Task details:
Determine which lines of the records include the word "Сила", and copy them.

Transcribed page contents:
·····

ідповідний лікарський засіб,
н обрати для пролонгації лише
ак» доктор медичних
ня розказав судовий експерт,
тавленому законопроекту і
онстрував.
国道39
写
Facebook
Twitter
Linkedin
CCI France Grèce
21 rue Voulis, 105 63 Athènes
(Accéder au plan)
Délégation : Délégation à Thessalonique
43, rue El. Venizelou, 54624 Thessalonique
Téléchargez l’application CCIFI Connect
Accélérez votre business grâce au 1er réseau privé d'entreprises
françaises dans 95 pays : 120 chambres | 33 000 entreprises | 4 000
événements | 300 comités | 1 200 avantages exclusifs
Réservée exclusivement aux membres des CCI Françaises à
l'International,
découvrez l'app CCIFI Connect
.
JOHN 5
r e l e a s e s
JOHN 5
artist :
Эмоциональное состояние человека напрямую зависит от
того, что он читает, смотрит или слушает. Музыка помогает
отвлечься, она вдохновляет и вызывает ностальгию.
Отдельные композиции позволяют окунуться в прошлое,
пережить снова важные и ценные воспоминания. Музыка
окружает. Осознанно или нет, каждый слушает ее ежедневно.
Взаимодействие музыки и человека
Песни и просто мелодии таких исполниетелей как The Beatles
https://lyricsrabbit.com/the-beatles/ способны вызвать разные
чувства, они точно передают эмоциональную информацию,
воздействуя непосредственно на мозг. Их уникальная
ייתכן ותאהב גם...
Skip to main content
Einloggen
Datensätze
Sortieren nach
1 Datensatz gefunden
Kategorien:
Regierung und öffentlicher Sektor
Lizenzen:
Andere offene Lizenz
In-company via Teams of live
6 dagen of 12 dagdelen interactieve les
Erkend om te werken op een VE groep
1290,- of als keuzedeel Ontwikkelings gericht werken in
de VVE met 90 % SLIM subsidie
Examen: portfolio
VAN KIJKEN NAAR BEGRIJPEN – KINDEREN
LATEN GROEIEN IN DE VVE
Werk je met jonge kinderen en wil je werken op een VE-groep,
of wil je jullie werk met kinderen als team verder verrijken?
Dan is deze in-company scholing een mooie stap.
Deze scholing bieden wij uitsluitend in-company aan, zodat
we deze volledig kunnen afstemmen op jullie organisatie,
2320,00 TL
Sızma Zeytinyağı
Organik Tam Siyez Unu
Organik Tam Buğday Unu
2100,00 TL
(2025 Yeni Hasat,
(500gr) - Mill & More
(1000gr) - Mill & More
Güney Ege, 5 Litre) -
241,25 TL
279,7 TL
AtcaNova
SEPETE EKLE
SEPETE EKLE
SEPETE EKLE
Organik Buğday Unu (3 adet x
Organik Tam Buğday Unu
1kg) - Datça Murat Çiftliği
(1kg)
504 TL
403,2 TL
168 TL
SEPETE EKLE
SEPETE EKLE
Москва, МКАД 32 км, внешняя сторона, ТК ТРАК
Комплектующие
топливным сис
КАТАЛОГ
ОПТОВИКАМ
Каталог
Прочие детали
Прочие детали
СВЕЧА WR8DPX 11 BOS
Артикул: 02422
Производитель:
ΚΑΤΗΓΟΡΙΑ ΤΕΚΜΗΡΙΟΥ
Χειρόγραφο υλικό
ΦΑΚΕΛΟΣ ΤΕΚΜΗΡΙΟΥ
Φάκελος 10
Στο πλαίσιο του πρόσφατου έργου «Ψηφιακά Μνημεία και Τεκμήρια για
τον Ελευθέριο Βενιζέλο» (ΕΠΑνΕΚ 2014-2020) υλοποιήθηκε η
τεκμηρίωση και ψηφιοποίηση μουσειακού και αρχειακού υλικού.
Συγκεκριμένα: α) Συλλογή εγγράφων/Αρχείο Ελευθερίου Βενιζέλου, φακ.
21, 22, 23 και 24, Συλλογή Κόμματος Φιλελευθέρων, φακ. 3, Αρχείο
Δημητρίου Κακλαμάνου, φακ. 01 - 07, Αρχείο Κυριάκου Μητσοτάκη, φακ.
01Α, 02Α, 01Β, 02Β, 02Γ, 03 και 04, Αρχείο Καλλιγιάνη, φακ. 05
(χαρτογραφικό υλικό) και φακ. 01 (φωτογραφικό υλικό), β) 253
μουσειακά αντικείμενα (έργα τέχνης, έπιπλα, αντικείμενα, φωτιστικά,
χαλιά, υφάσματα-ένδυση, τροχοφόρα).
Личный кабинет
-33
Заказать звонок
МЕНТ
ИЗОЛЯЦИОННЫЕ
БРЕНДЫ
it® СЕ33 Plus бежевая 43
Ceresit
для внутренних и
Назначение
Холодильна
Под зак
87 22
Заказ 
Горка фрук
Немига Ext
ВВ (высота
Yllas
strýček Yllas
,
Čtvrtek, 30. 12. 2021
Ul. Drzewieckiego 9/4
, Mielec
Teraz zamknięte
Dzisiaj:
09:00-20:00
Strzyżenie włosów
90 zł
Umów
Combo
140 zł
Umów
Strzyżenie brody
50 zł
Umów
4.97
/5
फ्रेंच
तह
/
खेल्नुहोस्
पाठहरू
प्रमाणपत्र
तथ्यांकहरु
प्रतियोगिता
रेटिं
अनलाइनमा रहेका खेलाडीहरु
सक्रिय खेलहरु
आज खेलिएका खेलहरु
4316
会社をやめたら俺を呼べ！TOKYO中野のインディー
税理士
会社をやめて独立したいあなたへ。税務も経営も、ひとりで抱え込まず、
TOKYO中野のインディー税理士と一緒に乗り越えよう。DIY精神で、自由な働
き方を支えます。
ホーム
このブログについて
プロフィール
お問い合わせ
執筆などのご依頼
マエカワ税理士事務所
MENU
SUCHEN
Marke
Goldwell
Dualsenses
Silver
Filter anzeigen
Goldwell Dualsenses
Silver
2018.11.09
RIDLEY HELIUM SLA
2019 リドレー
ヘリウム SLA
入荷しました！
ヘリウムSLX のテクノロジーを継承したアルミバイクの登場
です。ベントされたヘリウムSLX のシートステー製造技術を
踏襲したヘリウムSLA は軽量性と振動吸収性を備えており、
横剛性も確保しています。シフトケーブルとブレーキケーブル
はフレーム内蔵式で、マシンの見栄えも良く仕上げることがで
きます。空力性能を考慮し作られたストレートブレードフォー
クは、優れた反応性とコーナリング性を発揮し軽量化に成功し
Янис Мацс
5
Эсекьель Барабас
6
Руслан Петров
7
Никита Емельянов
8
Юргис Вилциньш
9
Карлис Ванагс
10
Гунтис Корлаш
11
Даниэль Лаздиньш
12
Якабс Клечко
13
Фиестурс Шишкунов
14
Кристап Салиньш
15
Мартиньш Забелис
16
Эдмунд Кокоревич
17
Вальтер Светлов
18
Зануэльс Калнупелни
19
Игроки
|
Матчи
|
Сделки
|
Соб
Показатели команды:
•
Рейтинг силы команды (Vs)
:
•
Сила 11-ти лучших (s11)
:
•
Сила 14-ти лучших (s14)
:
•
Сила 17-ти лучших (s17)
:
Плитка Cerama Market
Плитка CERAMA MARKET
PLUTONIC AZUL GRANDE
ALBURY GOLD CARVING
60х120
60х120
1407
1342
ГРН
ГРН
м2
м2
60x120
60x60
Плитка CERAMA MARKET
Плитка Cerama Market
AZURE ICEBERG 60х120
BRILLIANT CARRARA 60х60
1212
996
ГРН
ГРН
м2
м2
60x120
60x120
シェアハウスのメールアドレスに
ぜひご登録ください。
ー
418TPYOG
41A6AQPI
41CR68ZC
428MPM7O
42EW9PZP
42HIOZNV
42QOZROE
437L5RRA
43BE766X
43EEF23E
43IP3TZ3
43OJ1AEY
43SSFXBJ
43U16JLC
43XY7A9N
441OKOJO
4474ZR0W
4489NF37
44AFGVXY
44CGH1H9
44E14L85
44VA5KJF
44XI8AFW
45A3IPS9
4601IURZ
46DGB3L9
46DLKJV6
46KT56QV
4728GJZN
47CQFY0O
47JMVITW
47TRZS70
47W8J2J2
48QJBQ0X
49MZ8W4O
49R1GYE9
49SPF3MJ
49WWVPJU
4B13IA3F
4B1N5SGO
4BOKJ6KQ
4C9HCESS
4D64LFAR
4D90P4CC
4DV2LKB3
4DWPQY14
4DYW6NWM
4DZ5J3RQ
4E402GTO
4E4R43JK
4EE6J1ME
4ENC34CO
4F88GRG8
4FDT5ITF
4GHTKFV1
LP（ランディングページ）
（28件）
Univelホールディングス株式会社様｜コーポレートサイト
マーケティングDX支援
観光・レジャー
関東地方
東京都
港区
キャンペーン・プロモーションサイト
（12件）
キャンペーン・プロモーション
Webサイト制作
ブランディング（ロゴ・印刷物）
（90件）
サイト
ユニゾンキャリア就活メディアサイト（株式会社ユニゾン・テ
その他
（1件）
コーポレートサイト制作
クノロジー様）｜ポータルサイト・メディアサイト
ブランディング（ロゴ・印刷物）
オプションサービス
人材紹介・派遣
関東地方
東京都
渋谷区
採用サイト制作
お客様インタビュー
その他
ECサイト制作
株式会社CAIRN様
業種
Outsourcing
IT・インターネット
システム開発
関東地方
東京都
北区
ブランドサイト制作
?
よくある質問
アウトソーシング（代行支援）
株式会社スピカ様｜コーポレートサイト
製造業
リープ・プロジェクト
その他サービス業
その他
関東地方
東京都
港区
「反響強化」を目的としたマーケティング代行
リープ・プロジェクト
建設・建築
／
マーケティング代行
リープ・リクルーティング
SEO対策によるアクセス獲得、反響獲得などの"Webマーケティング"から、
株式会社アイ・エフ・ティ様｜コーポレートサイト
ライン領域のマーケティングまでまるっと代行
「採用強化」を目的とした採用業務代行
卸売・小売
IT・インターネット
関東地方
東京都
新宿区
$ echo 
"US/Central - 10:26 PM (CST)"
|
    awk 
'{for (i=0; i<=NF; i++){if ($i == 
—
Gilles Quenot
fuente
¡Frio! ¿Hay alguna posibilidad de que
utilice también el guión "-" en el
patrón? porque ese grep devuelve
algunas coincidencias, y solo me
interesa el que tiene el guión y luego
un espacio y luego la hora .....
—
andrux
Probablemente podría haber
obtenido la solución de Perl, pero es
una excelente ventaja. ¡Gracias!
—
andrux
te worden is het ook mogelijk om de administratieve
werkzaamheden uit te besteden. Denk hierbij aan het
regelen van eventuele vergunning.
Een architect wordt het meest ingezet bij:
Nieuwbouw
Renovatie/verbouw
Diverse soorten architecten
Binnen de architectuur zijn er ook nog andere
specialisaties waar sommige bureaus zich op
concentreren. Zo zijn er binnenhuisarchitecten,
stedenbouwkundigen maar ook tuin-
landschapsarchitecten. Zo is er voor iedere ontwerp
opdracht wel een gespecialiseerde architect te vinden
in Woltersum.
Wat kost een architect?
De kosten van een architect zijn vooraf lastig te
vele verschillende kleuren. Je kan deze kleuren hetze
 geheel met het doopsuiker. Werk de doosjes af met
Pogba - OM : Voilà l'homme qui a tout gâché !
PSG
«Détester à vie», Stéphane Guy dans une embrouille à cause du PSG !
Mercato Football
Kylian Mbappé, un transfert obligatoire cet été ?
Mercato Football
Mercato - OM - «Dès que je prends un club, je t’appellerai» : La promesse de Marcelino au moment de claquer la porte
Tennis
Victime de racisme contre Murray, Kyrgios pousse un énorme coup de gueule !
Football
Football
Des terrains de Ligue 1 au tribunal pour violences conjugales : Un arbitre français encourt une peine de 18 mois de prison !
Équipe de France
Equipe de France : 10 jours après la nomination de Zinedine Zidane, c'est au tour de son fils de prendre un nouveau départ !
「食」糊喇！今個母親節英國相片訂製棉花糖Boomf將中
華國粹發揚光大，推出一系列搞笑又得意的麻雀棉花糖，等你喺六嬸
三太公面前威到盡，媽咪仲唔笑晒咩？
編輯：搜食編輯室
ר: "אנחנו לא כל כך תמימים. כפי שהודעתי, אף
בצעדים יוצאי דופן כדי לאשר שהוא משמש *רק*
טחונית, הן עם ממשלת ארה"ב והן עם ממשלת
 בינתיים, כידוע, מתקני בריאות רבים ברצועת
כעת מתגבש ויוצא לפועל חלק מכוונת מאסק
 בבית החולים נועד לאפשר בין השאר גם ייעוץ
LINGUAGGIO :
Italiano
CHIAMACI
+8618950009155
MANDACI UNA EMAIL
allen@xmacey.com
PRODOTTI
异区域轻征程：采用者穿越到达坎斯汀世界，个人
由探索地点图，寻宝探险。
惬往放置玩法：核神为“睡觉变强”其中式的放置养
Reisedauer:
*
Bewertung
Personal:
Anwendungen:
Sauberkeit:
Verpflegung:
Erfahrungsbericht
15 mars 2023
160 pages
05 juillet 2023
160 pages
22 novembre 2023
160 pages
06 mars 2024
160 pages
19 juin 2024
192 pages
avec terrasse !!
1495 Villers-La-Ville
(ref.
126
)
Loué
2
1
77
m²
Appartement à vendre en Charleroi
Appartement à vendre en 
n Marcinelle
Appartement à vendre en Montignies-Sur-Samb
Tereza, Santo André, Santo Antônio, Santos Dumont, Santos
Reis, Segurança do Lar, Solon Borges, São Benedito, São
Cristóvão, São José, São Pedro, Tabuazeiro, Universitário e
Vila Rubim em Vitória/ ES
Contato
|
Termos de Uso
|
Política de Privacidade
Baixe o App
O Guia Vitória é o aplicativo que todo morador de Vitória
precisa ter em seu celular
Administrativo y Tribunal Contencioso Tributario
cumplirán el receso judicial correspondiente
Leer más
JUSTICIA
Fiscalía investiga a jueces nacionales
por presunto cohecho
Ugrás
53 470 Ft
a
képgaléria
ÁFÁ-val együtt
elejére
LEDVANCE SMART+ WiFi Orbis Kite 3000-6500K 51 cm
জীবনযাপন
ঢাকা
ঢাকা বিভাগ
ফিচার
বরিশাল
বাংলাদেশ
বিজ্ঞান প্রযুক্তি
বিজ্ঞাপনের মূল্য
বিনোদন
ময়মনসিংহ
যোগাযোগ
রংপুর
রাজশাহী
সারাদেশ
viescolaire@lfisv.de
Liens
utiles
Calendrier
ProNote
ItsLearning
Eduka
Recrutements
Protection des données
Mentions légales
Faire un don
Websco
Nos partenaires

·····

Exercise output:
Сила 11-ти лучших (s11)
Сила 14-ти лучших (s14)
Сила 17-ти лучших (s17)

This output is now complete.